Stratified Approaches to Expanding Access Generate Resentment

One of the most important lessons to be learned from our research is that highly stratified approaches to expanding coverage generate social resentment. Under the Affordable Care Act,  means-testing and complicated formulas for calculating the cost of coverage create multiple issues. Some people have owed penalties at tax time; others who compared their outcomes to family and neighbors and found the law to be unfair, because differences in eligibility and pricing were linked not just to income, but also age, family size and whether people smoke. A lot of differences in cost and coverage do not make sense to ordinary people.  

Significant variations have always existed in the U.S. health care system, but when the U.S. Supreme Court modified the Affordable Care Act in 2012 to make Medicaid expansion optional, geography truly became destiny. Whether one lives in a state that expanded Medicaid or not could make all the difference in the availability of affordable health insurance for individuals and families of modest income. This, in turn, impacted people’s abilities to get treatment for chronic health issues, recover from injuries, and stay in the workforce.

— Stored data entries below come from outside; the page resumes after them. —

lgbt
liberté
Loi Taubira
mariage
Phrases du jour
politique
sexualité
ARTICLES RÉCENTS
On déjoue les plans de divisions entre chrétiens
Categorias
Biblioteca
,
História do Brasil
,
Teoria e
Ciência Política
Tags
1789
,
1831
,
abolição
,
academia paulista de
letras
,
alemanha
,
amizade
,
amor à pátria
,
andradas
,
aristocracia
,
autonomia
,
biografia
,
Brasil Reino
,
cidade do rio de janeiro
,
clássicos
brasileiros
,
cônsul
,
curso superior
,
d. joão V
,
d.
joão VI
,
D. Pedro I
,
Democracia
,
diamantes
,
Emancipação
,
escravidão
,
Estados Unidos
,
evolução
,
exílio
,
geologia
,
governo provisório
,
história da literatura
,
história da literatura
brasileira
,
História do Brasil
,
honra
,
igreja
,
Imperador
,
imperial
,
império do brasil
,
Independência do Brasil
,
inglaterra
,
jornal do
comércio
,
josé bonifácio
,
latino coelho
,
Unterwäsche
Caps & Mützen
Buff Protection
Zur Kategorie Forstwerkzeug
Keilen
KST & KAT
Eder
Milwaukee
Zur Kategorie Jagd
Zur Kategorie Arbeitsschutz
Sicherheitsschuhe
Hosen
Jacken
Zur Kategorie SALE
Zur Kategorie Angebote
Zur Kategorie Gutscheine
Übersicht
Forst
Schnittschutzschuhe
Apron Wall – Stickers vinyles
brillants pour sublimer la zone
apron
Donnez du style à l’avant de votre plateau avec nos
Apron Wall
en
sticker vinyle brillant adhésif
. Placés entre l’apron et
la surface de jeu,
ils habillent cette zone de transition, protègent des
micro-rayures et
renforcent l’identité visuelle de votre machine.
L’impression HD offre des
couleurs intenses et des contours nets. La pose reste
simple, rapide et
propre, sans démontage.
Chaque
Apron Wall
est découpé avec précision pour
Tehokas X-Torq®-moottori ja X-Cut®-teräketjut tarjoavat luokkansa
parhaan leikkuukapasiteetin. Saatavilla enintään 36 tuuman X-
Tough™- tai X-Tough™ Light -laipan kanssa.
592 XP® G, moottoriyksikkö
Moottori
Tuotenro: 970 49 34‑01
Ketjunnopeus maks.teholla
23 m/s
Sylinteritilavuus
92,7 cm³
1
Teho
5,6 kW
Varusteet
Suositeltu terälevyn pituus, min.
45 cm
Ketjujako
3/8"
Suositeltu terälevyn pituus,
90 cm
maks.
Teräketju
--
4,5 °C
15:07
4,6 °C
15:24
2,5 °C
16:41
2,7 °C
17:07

Recent changes pushed by the Trump administration will exacerbate class and racial disparities and inequalities across states.

Enrollment and Accessing Coverage Should Not be So Hard

Much of the research in our book details how difficult it has been for individuals and families to get enrolled, use their coverage, and keep up with their cost-sharing obligations. Having to re-enroll annually, provide income updates, and navigate confusing plan structures and pricing is a lot to ask of tens of millions of Americans, most of them in working families raising children. Adding work requirements, premiums, and other forms of cost-sharing for low-income individuals only exacerbates barriers to enrollment, inhibits continuity of coverage and care, and creates additional administrative expenses. Stringent enrollment policies might seem like a good way to reduce fraud, but these efforts are often counterproductive and costly. If America’s goal is to increase access to coverage and care, then enrollment and financing should be as simple, automatic, and long-lasting as possible.

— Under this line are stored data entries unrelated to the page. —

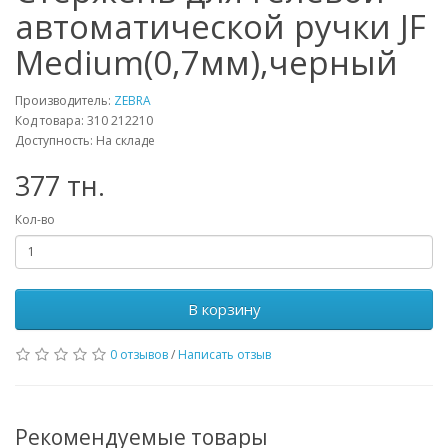
автоматической ручки JF
Medium(0,7мм),черный
Производитель:
ZEBRA
Код товара: 310 212210
Доступность: На складе
377 тн.
Кол-во
В корзину
0 отзывов
/
Написать отзыв
Рекомендуемые товары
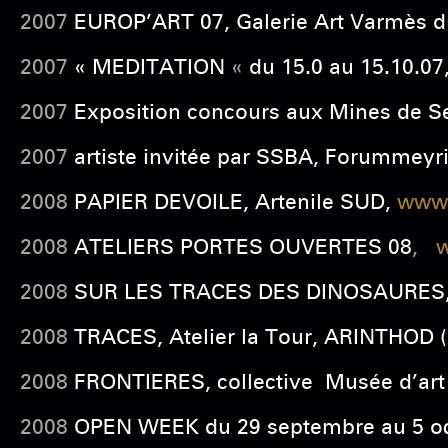
2007
EUROP’ART 07, Galerie Art Varmès d
2007
« MEDITATION
«
du 15.0 au 15.10.0
2007
Exposition concours aux Mines de Se
2007
artiste invitée par SSBA, Forummeyr
2008
PAPIER DEVOILE, Artenile SUD,
www.
2008
ATELIERS PORTES OUVERTES 08
,
w
2008
SUR LES TRACES DES DINOSAURES, 
2008
TRACES, Atelier la Tour, ARINTHOD (F
2008
FRONTIERES, collective Musée d’art
2008
OPEN WEEK du 29 septembre au 5 oct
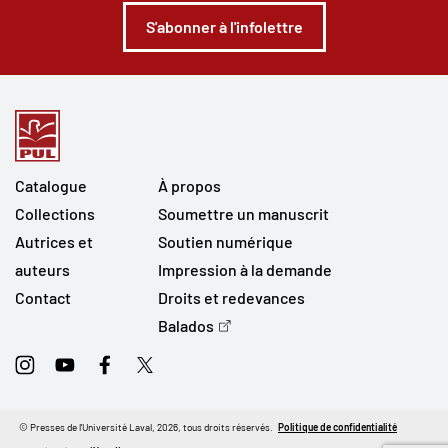
S'abonner à l'infolettre
Catalogue
À propos
Collections
Soumettre un manuscrit
Autrices et
Soutien numérique
auteurs
Impression à la demande
Contact
Droits et redevances
Balados
Instagram
Youtube
Facebook
Twitter
© Presses de l'Université Laval, 2026, tous droits réservés.
Politique de confidentialité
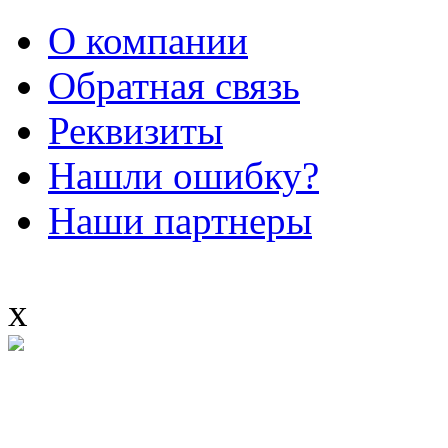
О компании
Обратная связь
Реквизиты
Нашли ошибку?
Наши партнеры
x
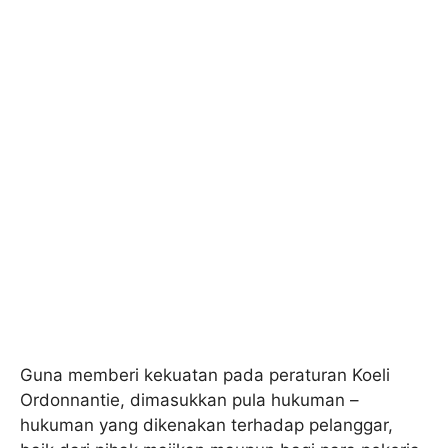
Guna memberi kekuatan pada peraturan Koeli
Ordonnantie, dimasukkan pula hukuman –
hukuman yang dikenakan terhadap pelanggar,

Parts of our work also detail the adverse implications for people, communities and the country as a whole of excluding most immigrants, especially undocumented immigrants, from Affordable Care Coverage. Immigrants need health care like everyone else and making it nearly impossible for them to get covered, even at a price, reduces the effectiveness of the health care system for everyone.

Overall, our book demonstrates the on-the-ground human experience of health reform in recent years, revealing important lessons about what works and what needs improvement in future years – to ensure a more workable and equitable health care system for all.